根据xslt 1.0中for-each循环的sort函数对节点进行计数

Question

The input xml has following hierarchy.

<a>  
 <b>
  <b1>3</b1> 
  <c> 
    <d>
    <d1>13</d1>
    <d2>text1</d2> 
    </d>
    <d>
    <d1>14</d1>
    <d2>text2</d2>
    </d>   
    <d>
    <d1>12</d1>
    <d2>text3</d2> 
    </d>
  </c>  
 </b>  
 <b>
  <b1>2</b1> 
  <c>  
    <d> 
    <d1>11</d1>
    <d2>text5</d2>
    </d>
    <d>
    <d1>10</d1>
    <d2>text4</d2>
    </d>
  </c>  
 </b> 
  ---- and so on.
</a>

I have a xsl template where part of it looks like

    <xsl:for-each select="a/b">
    <xsl:sort select="b1" data-type="number"/>
    ----- other mapping---
     <xsl:for-each select="c/d">
     <xsl:sort select="d1" data-type="number"/>
       <xsl:variable name="cnt">
       <xsl:value-of select="count(preceding::../../c/d)"/>
      </xsl:variable>
     ------ other mapping------
     </xsl:for-each>
    </xsl:for-each>

Now even after applying sort function, the count function is following the order of 'd' in the input xml and not based on sorted ascending order of 'd' in the for-each statement. for-eg In loop 2 of element b ie b[position()=2] i am getting cnt = 3 though it should be 2. Please advice.

Answer 1

The preceding:: axis only looks at nodes in document order - the order that they really are in your input. It doesn't take anything like the current sequence or the current sort order into account.

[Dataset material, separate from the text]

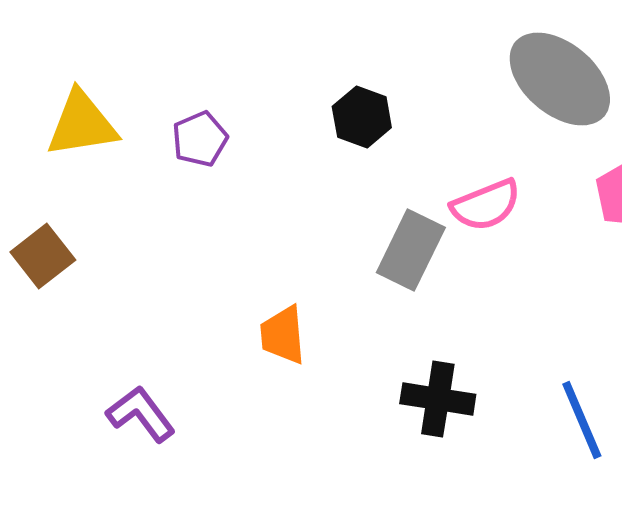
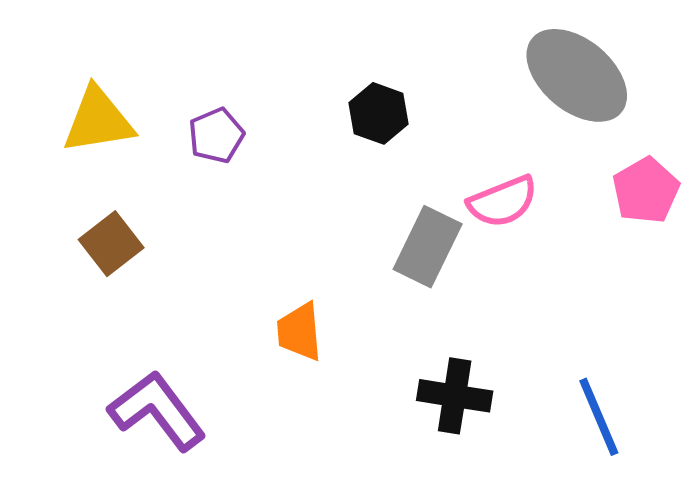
brown square: (43, 256) -> (111, 244), moved
purple L-shape: (141, 414) -> (157, 411), size x1.4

If you really want to count how many <d> elements there are before the current in, in the sort order, then you can do that knowing that each element before it should have a lower value for the sort key than the current one:

<xsl:variable name="d1" select="number(d1)" />
<xsl:value-of select="count(../d[number(d1) &lt; $d1])" />

But there already is a function in xslt that will give you the position of the current node in the sort order of the for-each loop, which is the position() function. It starts to count at 1 so you need to subtract one if you want to know how many nodes are before the current one:

<xsl:for-each select="a/b">
    <xsl:sort select="b1" data-type="number" />
    ----- other mapping---
    <xsl:for-each select="c/d">
        <xsl:sort select="d1" data-type="number" />
        <xsl:variable name="cnt">
            <xsl:value-of select="position() - 1" />
        </xsl:variable>
        ------ other mapping------
    </xsl:for-each>
</xsl:for-each>

This is from the xslt 1.1 specification, which describes it better than the xslt 1.0 specification, but it is also true in xslt 1.0:

[The context position is the position of the context item within the sequence of items currently being processed. It changes whenever the context item changes. When an instruction such as xsl:apply-templates or xsl:for-each is used to process a sequence of items, the first item in the sequence is processed with a context position of 1, the second item with a context position of 2, and so on.] The context position is returned by the XPath expression position() .

From your further comment it looks like you want a number that represents the overall order of the current node in the two for loops, in the sort order of the for loops.

You can use my first approach: to count the nodes that are before this one in the sort order by comparing the values using '<'.

Then your XSL becomes:

<xsl:for-each select="a/b">
    <xsl:sort select="b1" data-type="number" />
    ----- other mapping---
    <xsl:for-each select="c/d">
        <xsl:sort select="d1" data-type="number" />
        <xsl:variable name="me" select="." />
        <xsl:variable name="cnt">
            <xsl:value-of select="count(../d[number(d1) &lt; number($me/d1)]) + count(../../../b/c/d[number(../../b1) &lt; number($me/../../b1)])" />
        </xsl:variable>
        ------ other mapping------
    </xsl:for-each>
</xsl:for-each>

I think this is what you describe. If you still want something else, then I think your question is not very clear - given your sample input file, please describe exactly what result you are looking for in which order.